Many images default to root user
Developer needs to rebuild image or override in security context
Migration: Takes time to rebuild images

3. Read-Only Root Filesystem

apiVersion: kyverno.io/v1
kind: ClusterPolicy
metadata:
  name: require-read-only-root-filesystem
spec:
  validationFailureAction: Audit
  rules:
    - name: read-only-root-fs
      match:
        any:
          - resources:
              kinds:
                - Pod
      validate:
        message: "Root filesystem should be read-only"
        pattern:
          spec:
            containers:
              - securityContext:
                  readOnlyRootFilesystem: true

Why Gradual:

Apps that write to local filesystem must be refactored (write to emptyDir volume instead)
Requires code changes, testing

Tier 2 Exception Process: Team lead approval, documented technical reason, review every 90 days.

Tier 3: Best Practice (Audit Only)

Philosophy: Encourage good practices but never block.
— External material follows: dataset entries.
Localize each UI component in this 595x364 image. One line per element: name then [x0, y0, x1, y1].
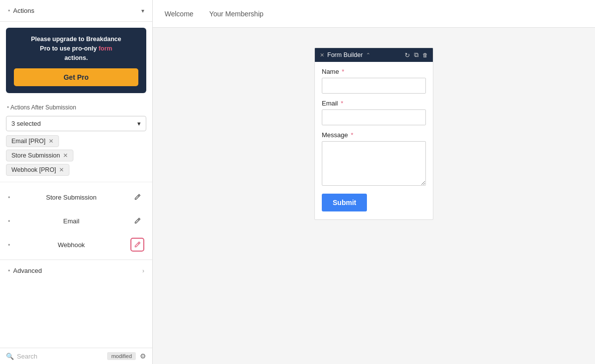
tag-store-submission-label: Store Submission [11, 152, 60, 159]
action-item-email: Email [0, 209, 152, 233]
name-required-star: * [342, 68, 344, 75]
search-wrap: 🔍 Search [6, 353, 103, 360]
form-builder-delete-icon[interactable]: 🗑 [422, 52, 428, 58]
advanced-chevron-icon: › [142, 267, 144, 274]
email-required-star: * [341, 100, 343, 107]
upgrade-highlight: form [99, 45, 113, 52]
canvas-area: ✕ Form Builder ⌃ ↻ ⧉ 🗑 Name * [153, 28, 595, 364]
actions-title: Actions [8, 7, 34, 14]
nav-item-welcome[interactable]: Welcome [165, 1, 193, 27]
action-item-webhook: Webhook [0, 233, 152, 257]
svg-line-0 [138, 196, 139, 197]
webhook-edit-icon[interactable] [130, 238, 144, 252]
upgrade-banner: Please upgrade to BreakdancePro to use p… [6, 28, 146, 93]
form-builder-duplicate-icon[interactable]: ⧉ [414, 51, 418, 59]
action-item-email-label: Email [63, 217, 80, 225]
form-label-message: Message * [322, 131, 426, 139]
actions-chevron-icon: ▾ [141, 7, 144, 14]
advanced-section[interactable]: Advanced › [0, 260, 152, 281]
svg-line-2 [138, 243, 139, 244]
nav-item-your-membership[interactable]: Your Membership [209, 1, 263, 27]
form-builder-chevron-icon: ⌃ [366, 52, 370, 58]
form-body: Name * Email * Message * Submit [315, 62, 433, 219]
email-edit-icon[interactable] [130, 214, 144, 228]
tag-store-submission-close-icon[interactable]: ✕ [63, 152, 68, 159]
form-input-name[interactable] [322, 78, 426, 94]
action-item-store-submission-label: Store Submission [46, 194, 97, 201]
dropdown-value: 3 selected [11, 120, 41, 127]
tag-webhook-pro-label: Webhook [PRO] [11, 166, 56, 173]
message-required-star: * [351, 131, 353, 139]
tag-webhook-pro-close-icon[interactable]: ✕ [59, 166, 64, 173]
top-nav: Welcome Your Membership [153, 0, 595, 28]
sidebar: Actions ▾ Please upgrade to BreakdancePr… [0, 0, 153, 364]
tag-webhook-pro: Webhook [PRO] ✕ [6, 164, 69, 176]
modified-badge: modified [107, 352, 136, 360]
store-submission-edit-icon[interactable] [130, 190, 144, 204]
tag-email-pro-close-icon[interactable]: ✕ [49, 138, 54, 145]
settings-icon[interactable]: ⚙ [140, 352, 146, 360]
dropdown-chevron-icon: ▾ [137, 120, 141, 127]
form-label-email: Email * [322, 100, 426, 107]
main-content: Welcome Your Membership ✕ Form Builder ⌃… [153, 0, 595, 364]
tag-email-pro: Email [PRO] ✕ [6, 135, 59, 147]
bottom-search-bar: 🔍 Search modified ⚙ [0, 348, 152, 364]
form-builder-cross-icon[interactable]: ✕ [320, 52, 324, 58]
action-items-list: Store Submission Email W [0, 182, 152, 260]
upgrade-banner-text: Please upgrade to BreakdancePro to use p… [14, 35, 138, 62]
submit-button[interactable]: Submit [322, 194, 367, 211]
form-builder-refresh-icon[interactable]: ↻ [405, 52, 410, 59]
tags-area: Email [PRO] ✕ Store Submission ✕ Webhook… [0, 135, 152, 179]
form-builder-title-wrap: ✕ Form Builder ⌃ [320, 52, 370, 58]
form-builder-widget: ✕ Form Builder ⌃ ↻ ⧉ 🗑 Name * [314, 48, 433, 220]
form-builder-actions: ↻ ⧉ 🗑 [405, 51, 428, 59]
form-field-email: Email * [322, 100, 426, 125]
form-input-email[interactable] [322, 109, 426, 125]
tag-store-submission: Store Submission ✕ [6, 150, 73, 161]
form-builder-title: Form Builder [327, 52, 363, 58]
actions-section-header[interactable]: Actions ▾ [0, 0, 152, 22]
actions-after-submission-label: Actions After Submission [0, 99, 152, 114]
advanced-title: Advanced [8, 267, 42, 274]
form-field-message: Message * [322, 131, 426, 188]
tag-email-pro-label: Email [PRO] [11, 138, 46, 145]
actions-dropdown[interactable]: 3 selected ▾ [6, 116, 146, 131]
svg-line-1 [138, 219, 139, 220]
form-builder-header: ✕ Form Builder ⌃ ↻ ⧉ 🗑 [315, 48, 433, 62]
action-item-webhook-label: Webhook [58, 241, 85, 249]
search-placeholder: Search [17, 353, 37, 360]
action-item-store-submission: Store Submission [0, 185, 152, 209]
form-field-name: Name * [322, 68, 426, 94]
form-textarea-message[interactable] [322, 141, 426, 186]
search-icon: 🔍 [6, 353, 14, 360]
get-pro-button[interactable]: Get Pro [14, 68, 138, 86]
form-label-name: Name * [322, 68, 426, 75]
Use visibility to drive cultural change.

Examples:

1. Recommended Labels

apiVersion: kyverno.io/v1
kind: ClusterPolicy
metadata:
  name: recommended-labels
spec:
  validationFailureAction: Audit # Never enforced
  rules:
    - name: check-labels
      match:
        any:
          - resources:
              kinds:
                - Deployment
      validate:
        message: "Recommended labels missing: app.kubernetes.io/name, app.kubernetes.io/version, team"
        pattern:
          metadata:
            labels:
              app.kubernetes.io/name: "?*"
              app.kubernetes.io/version: "?*"
              team: "?*"

Why Audit-Only:

Labels helpful for observability, cost allocation, ownership
But lack of labels doesn't create security risk
Carrot, not stick: Show teams their compliance score, let them improve voluntarily

2. Deployment Strategies

apiVersion: kyverno.io/v1
kind: ClusterPolicy
metadata:
  name: recommended-deployment-strategy
spec:
  validationFailureAction: Audit
  rules:
    - name: rolling-update
      match:
        any:
          - resources:
              kinds:
                - Deployment
      validate:
        message: "Recommended strategy: RollingUpdate (not Recreate)"
        pattern:
          spec:
            strategy:
              type: RollingUpdate

Why Audit-Only:

RollingUpdate preferred (zero-downtime deployments)
But Recreate valid for stateful apps, development environments
Education: Show metric "85% of deployments use RollingUpdate", team can improve

3. Cost Allocation Tags

apiVersion: kyverno.io/v1
kind: ClusterPolicy
metadata:
  name: cost-allocation-tags
spec:
  validationFailureAction: Audit
  rules:
    - name: cost-center-label
      match:
        any:
          - resources:
              kinds:
                - Deployment
      validate:
        message: "Recommended label for cost tracking: cost-center"
        pattern:
          metadata:
            labels:
              cost-center: "?*"

Why Audit-Only:

Helps finance team allocate cloud costs
But not a security requirement
Gradual adoption: Teams add cost-center labels for accurate chargeback

Policy Lifecycle: From Audit to Enforce

The Migration Path

graph LR
    A[New Policy Created] -->|Week 1| B[Audit Mode]
    B -->|Week 4| C[Analyze Violations]
    C -->|Week 5-8| D[Team Migration]
    D -->|Week 9| E{Ready?}
    E -->|Yes| F[Enforce Mode]
    E -->|No| G[Extend Timeline]
    G --> D

    style F fill:#4CAF50

Example: "Require Non-Root Users" Policy

Week 1-4: Audit Phase

Policy deployed in audit mode
Violations logged to PolicyReport CRD
Platform team analyzes impact

Report:

apiVersion: wgpolicyk8s.io/v1alpha2
kind: PolicyReport
metadata:
  name: require-non-root-violations
summary:
  pass: 42
  fail: 18 # 18 pods violating policy
  warn: 0
  error: 0
results:
  - policy: require-non-root
    rule: non-root-user
    result: fail
    resources:
      - kind: Pod
        namespace: api-gateway
        name: api-pod-abc123
    message: "Container 'api' runs as root user"

Week 5-8: Migration Phase

Communication: Email teams with violations
"Your api-gateway service runs as root. Here's how to fix..."
Link to documentation, example configs
Office Hours: Weekly drop-in sessions for teams needing help
Tracking: Dashboard shows compliance trend
Week 5: 70% compliant
Week 6: 80% compliant
Week 7: 90% compliant

Week 9: Enforcement Decision

✅ 90%+ compliant → Switch to enforce mode
⚠️ <90% compliant → Extend migration timeline

Week 10+: Enforce Mode

spec:
  validationFailureAction: Enforce # Now blocking

Remaining violations: Platform team works 1-on-1 with teams or grants time-limited exemptions.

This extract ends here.